EXERCISE DATA:
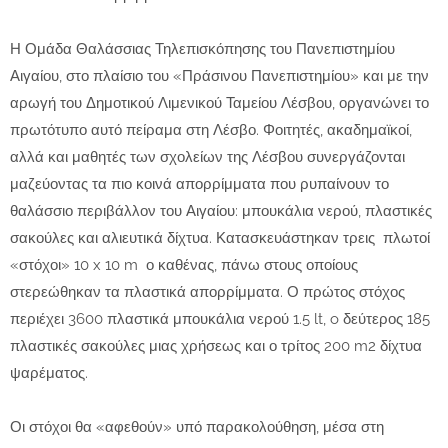
Η Ομάδα Θαλάσσιας Τηλεπισκόπησης του Πανεπιστημίου
Αιγαίου, στο πλαίσιο του «Πράσινου Πανεπιστημίου» και με την
αρωγή του Δημοτικού Λιμενικού Ταμείου Λέσβου, οργανώνει το
πρωτότυπο αυτό πείραμα στη Λέσβο. Φοιτητές, ακαδημαϊκοί,
αλλά και μαθητές των σχολείων της Λέσβου συνεργάζονται
μαζεύοντας τα πιο κοινά απορρίμματα που ρυπαίνουν το
θαλάσσιο περιβάλλον του Αιγαίου: μπουκάλια νερού, πλαστικές
σακούλες και αλιευτικά δίχτυα. Κατασκευάστηκαν τρεις πλωτοί
«στόχοι» 10 x 10 m ο καθένας, πάνω στους οποίους
στερεώθηκαν τα πλαστικά απορρίμματα. Ο πρώτος στόχος
περιέχει 3600 πλαστικά μπουκάλια νερού 1.5 lt, o δεύτερος 185
πλαστικές σακούλες μιας χρήσεως και ο τρίτος 200 m2 δίχτυα
ψαρέματος.
Οι στόχοι θα «αφεθούν» υπό παρακολούθηση, μέσα στη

YOUR ASSIGNMENT: Check each line of the listing for "στόχοι". Show those that have it.

TASK RESULT:
«στόχοι» 10 x 10 m ο καθένας, πάνω στους οποίους
Οι στόχοι θα «αφεθούν» υπό παρακολούθηση, μέσα στη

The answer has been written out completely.